Prof. Dumanowski: Józef Piłsudski mochte Tee, Pflaumenkuchen und Zimtschnecken

Marschall Józef Piłsudski liebte sehr süßen Tee, Pflaumenkuchen und Zimtschnecken, erklärte der Historiker Dr. Jarosław Dumanowski, Professor an der Nikolaus-Kopernikus-Universität, gegenüber der polnischen Nachrichtenagentur PAP. Er betonte, dass Polen, das 1918 seine Unabhängigkeit wiedererlangte, ein Land enormer Unterschiede sei, genau wie die Küche in den preußischen und russischen Teilungsgebieten.
Polnische Presseagentur : Polen erlangte 1918 nach 123 Jahren der Teilung seine Unabhängigkeit zurück. Der Kampf um die Befreiung einiger dieser Gebiete dauerte danach noch Jahre an. All diese Fakten sind aus dem Geschichtsunterricht bekannt, doch die polnische Küche jener Zeit wird in Schulen selten thematisiert. Was sind ihre Besonderheiten?
Prof. Jarosław Dumanowski : Hunger, Armut und sogar Elend. Von Festen und Völlerei ist keine Rede, sondern von furchtbaren Zerstörungen und Hungersnöten im Krieg. Wir dürfen jedoch die Unterschiede nicht vergessen, die in der Zwischenkriegszeit und weit darüber hinaus fortbestanden. Anfänglich waren Großpolen und Pommern, die Gebiete der preußischen Teilung, deutlich wohlhabender. Dort gab es keine Hungersnot. Selbst mit Rationierung und Strafen für die Nichtrückgabe von Butter an die Armee verhungerte niemand. Nach dem Großpolnischen Aufstand, als Polen das Gebiet um Posen und 1920, dank Hallers Armee aus Frankreich, Pommern einnahm, ernährten diese beiden Regionen größtenteils das gesamte Land. Die polnischen Gebiete unter russischer Herrschaft und Teile Galiziens wurden schwer verwüstet.

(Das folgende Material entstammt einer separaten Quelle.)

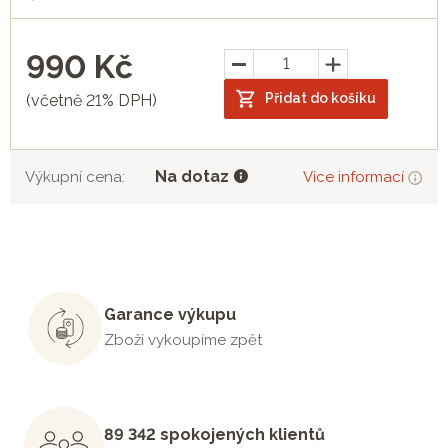
990
Kč
Přidat do košíku
(včetně 21% DPH)
Na dotaz
Výkupní cena:
Více informací
Garance výkupu
Zboží vykoupíme zpět
89 342 spokojených klientů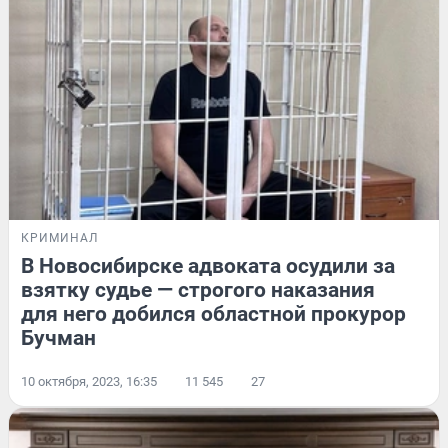
КРИМИНАЛ
В Новосибирске адвоката осудили за
взятку судье — строгого наказания
для него добился областной прокурор
Бучман
10 октября, 2023, 16:35
11 545
27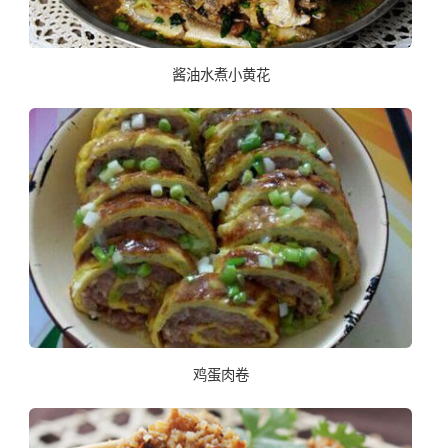
酱油水煮小黄花
鸡蛋肉卷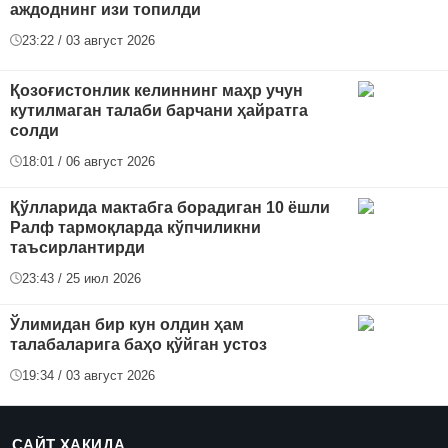
аждоднинг изи топилди
23:22 / 03 август 2026
Қозоғистонлик келиннинг маҳр учун
кутилмаган талаби барчани ҳайратга
солди
18:01 / 06 август 2026
Қўлларида мактабга борадиган 10 ёшли
Ралф тармоқларда кўпчиликни
таъсирлантирди
23:43 / 25 июл 2026
Ўлимидан бир кун олдин ҳам
талабаларига баҳо қўйган устоз
19:34 / 03 август 2026
САЙТ ҲАҚИДА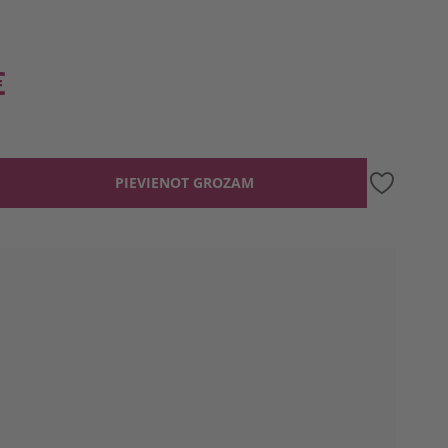
€
PIEVIENOT GROZAM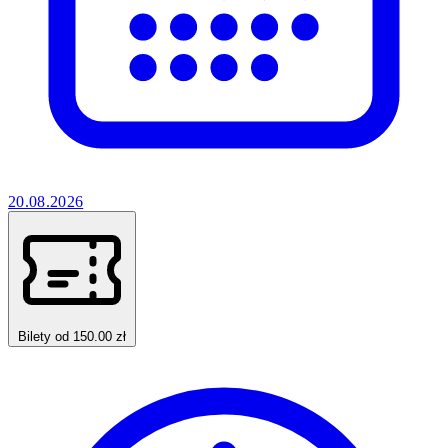
20.08.2026
Bilety od 150.00 zł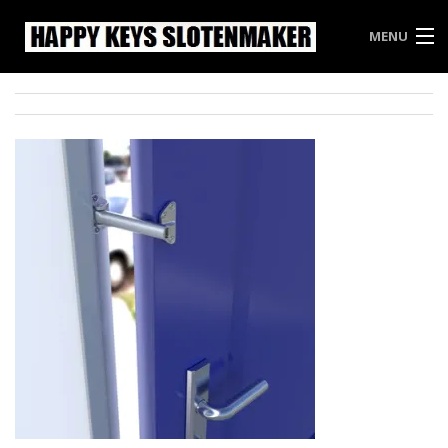
MENU
HAPPY KEYS
WEES INBREKERS EEN STAPJE VOOR
PRIJSLIJST HAPPY KEYS
VRIJBLIJVENDE OFFERTE
CONTACT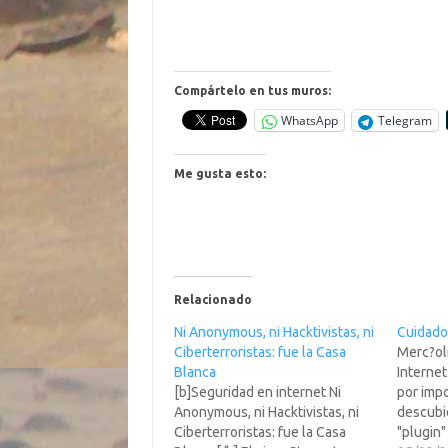
Compártelo en tus muros:
WhatsApp
Telegram
Me gusta esto:
Relacionado
Ni Anonymous, ni Hacktivistas, ni
Cuidado
Ciberterroristas: fue la Casa
Merc?oli
Blanca
Interne
[b]Seguridad en internet Ni
por impo
Anonymous, ni Hacktivistas, ni
descubi
Ciberterroristas: fue la Casa
"plugin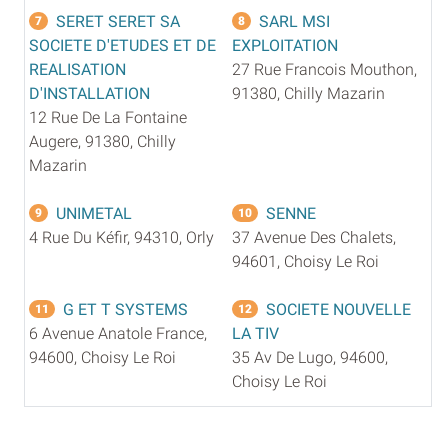
SERET SERET SA
SARL MSI
7
8
SOCIETE D'ETUDES ET DE
EXPLOITATION
REALISATION
27 Rue Francois Mouthon,
D'INSTALLATION
91380, Chilly Mazarin
12 Rue De La Fontaine
Augere, 91380, Chilly
Mazarin
UNIMETAL
SENNE
9
10
4 Rue Du Kéfir, 94310, Orly
37 Avenue Des Chalets,
94601, Choisy Le Roi
G ET T SYSTEMS
SOCIETE NOUVELLE
11
12
6 Avenue Anatole France,
LA TIV
94600, Choisy Le Roi
35 Av De Lugo, 94600,
Choisy Le Roi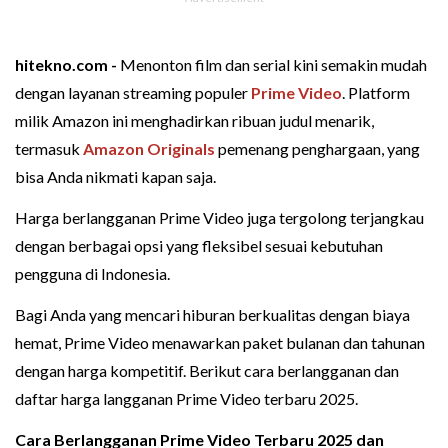
hitekno.com -
Menonton film dan serial kini semakin mudah
dengan layanan streaming populer
Prime Video
. Platform
milik Amazon ini menghadirkan ribuan judul menarik,
termasuk
Amazon Originals
pemenang penghargaan, yang
bisa Anda nikmati kapan saja.
Harga berlangganan Prime Video juga tergolong terjangkau
dengan berbagai opsi yang fleksibel sesuai kebutuhan
pengguna di Indonesia.
Bagi Anda yang mencari hiburan berkualitas dengan biaya
hemat, Prime Video menawarkan paket bulanan dan tahunan
dengan harga kompetitif. Berikut cara berlangganan dan
daftar harga langganan Prime Video terbaru 2025.
Cara Berlangganan Prime Video
Terbaru 2025 dan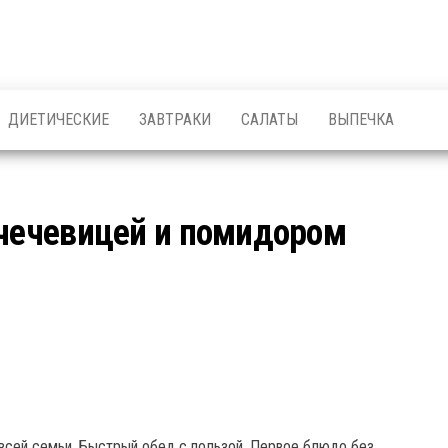
ДИЕТИЧЕСКИЕ
ЗАВТРАКИ
САЛАТЫ
ВЫПЕЧКА
 чечевицей и помидором
всей семьи. Быстрый обед с пользой. Первое блюдо без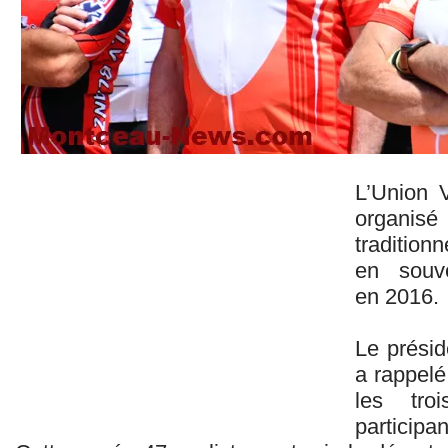
L’Union 
organisé
tradition
en souve
en 2016.
Le prési
a rappelé
les tro
participa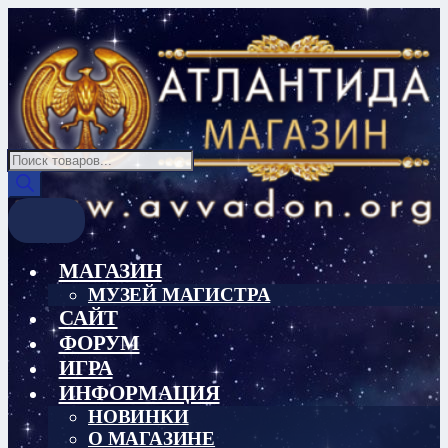
Перейти
Перейти
к
к
навигации
содержимому
Поиск
товаров
МАГАЗИН
МУЗЕЙ МАГИСТРА
САЙТ
ФОРУМ
ИГРА
ИНФОРМАЦИЯ
НОВИНКИ
О МАГАЗИНЕ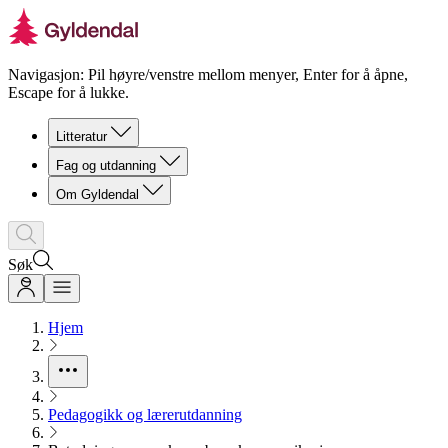
Navigasjon: Pil høyre/venstre mellom menyer, Enter for å åpne,
Escape for å lukke.
Litteratur
Fag og utdanning
Om Gyldendal
Søk
Hjem
Pedagogikk og lærerutdanning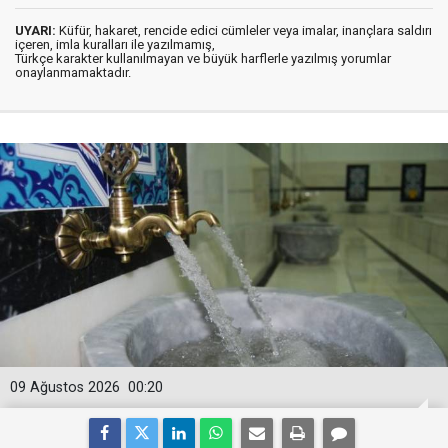
UYARI:
Küfür, hakaret, rencide edici cümleler veya imalar, inançlara saldırı
içeren, imla kuralları ile yazılmamış,
Türkçe karakter kullanılmayan ve büyük harflerle yazılmış yorumlar
onaylanmamaktadır.
09 Ağustos 2026
00:20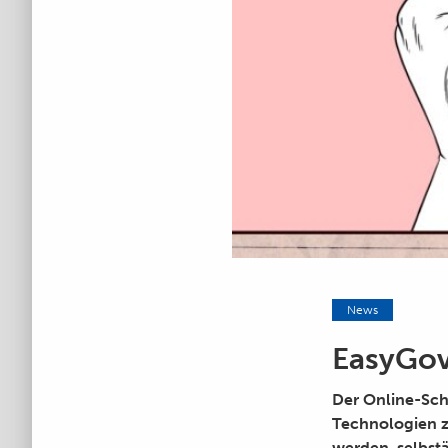
News
EasyGov
Der Online-Scha
Technologien z
werden, selbst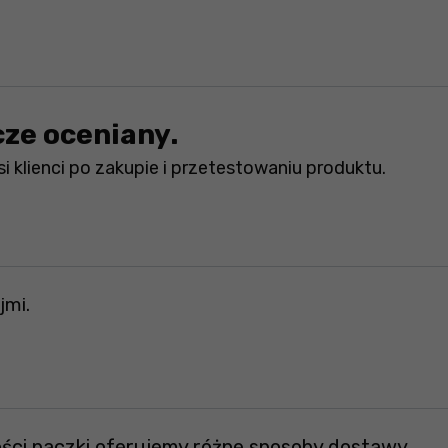
cze oceniany.
i klienci po zakupie i przetestowaniu produktu.
jmi.
ości paczki oferujemy różne sposoby dostawy.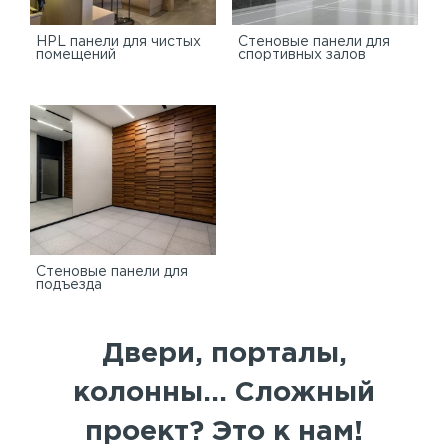
HPL панели для чистых
Стеновые панели для
помещений
спортивных залов
Стеновые панели для
подъезда
Двери, порталы,
колонны... Сложный
проект? Это к нам!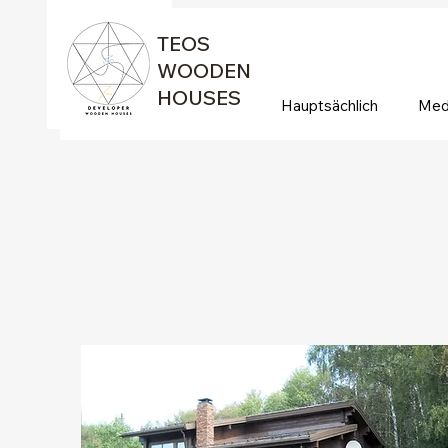
TEOS
WOODEN
HOUSES
Hauptsächlich
Med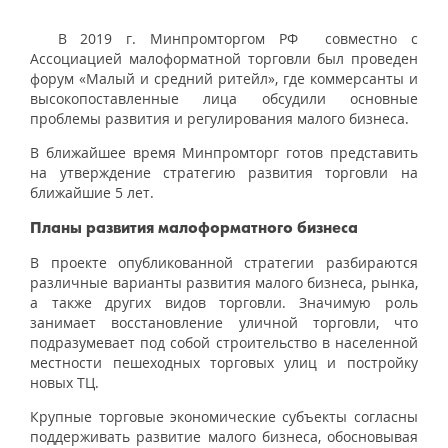
В 2019 г. Минпромторгом РФ совместно с
Ассоциацией малоформатной торговли был проведен
форум «Малый и средний ритейл», где коммерсанты и
высокопоставленные лица обсудили основные
проблемы развития и регулирования малого бизнеса.
В ближайшее время Минпромторг готов представить
на утверждение стратегию развития торговли на
ближайшие 5 лет.
Планы развития малоформатного бизнеса
В проекте опубликованной стратегии разбираются
различные варианты развития малого бизнеса, рынка,
а также других видов торговли. Значимую роль
занимает восстановление уличной торговли, что
подразумевает под собой строительство в населенной
местности пешеходных торговых улиц и постройку
новых ТЦ.
Крупные торговые экономические субъекты согласны
поддерживать развитие малого бизнеса, обосновывая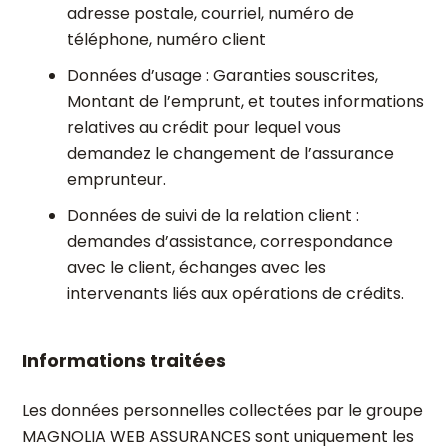
adresse postale, courriel, numéro de
téléphone, numéro client
Données d’usage : Garanties souscrites,
Montant de l’emprunt, et toutes informations
relatives au crédit pour lequel vous
demandez le changement de l’assurance
emprunteur.
Données de suivi de la relation client :
demandes d’assistance, correspondance
avec le client, échanges avec les
intervenants liés aux opérations de crédits.
Informations traitées
Les données personnelles collectées par le groupe
MAGNOLIA WEB ASSURANCES sont uniquement les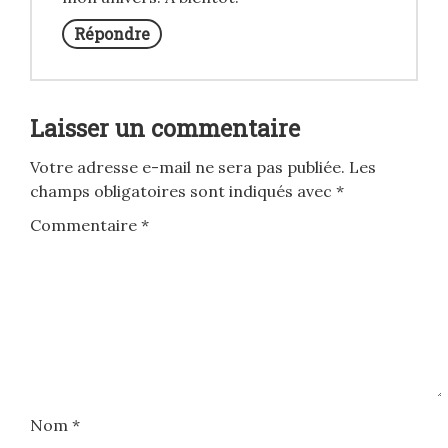
Répondre
Laisser un commentaire
Votre adresse e-mail ne sera pas publiée.
Les
champs obligatoires sont indiqués avec
*
Commentaire
*
Nom
*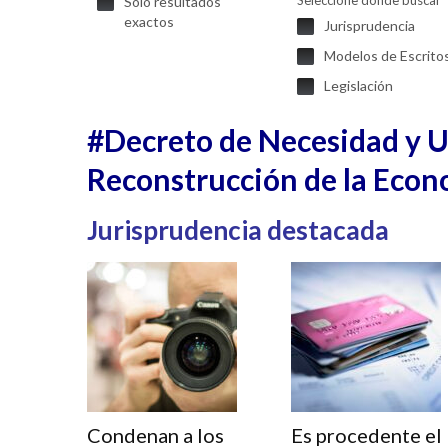
Seleccione donde buscar
Solo resultados
exactos
Jurisprudencia
Modelos de Escrito
Legislación
#Decreto de Necesidad y Ur
Reconstrucción de la Econ
Jurisprudencia destacada
Condenan a los
Es procedente el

Die Gebiete der preußischen Teilung hingegen waren reich und auf die Versorgung Deutschlands spezialisiert.
PAP : Was aßen sie? Was wurde aus Großpolen und Pommern in andere Teile der Zweiten Polnischen Republik transportiert?
JD : Die einfachsten Produkte, denn es geht nicht ums Kochen, sondern um Vorräte. Also Kartoffeln, Mehl, Brot, etwas Fett und Gemüse. Vor dem Ersten Weltkrieg und später in der Zweiten Polnischen Republik, als sich die Lage eine Zeit lang beruhigt hatte, gab es verschiedene Spezialitäten: Gans, Lamm und natürlich Kartoffeln und Getreide. Wir besitzen die Zeitschrift „Kuchnia Elektryczna“ (Elektrische Küche) aus der Zeit gegen Ende der Zweiten Polnischen Republik – von 1937 bis 1939 –, die von einem der pommerschen Kraftwerke in Toruń herausgegeben wurde. Die Novemberausgabe dieser Zeitschrift war dem Lammfleisch gewidmet. Darin wurde die Qualität dieses Fleisches in Pommern und Großpolen gelobt. Heute gibt es fast kein Lammfleisch mehr, da die Schafzucht lange Zeit auf Wolle ausgerichtet war, und heute haben wir keine Wolle mehr, nur noch Plastik.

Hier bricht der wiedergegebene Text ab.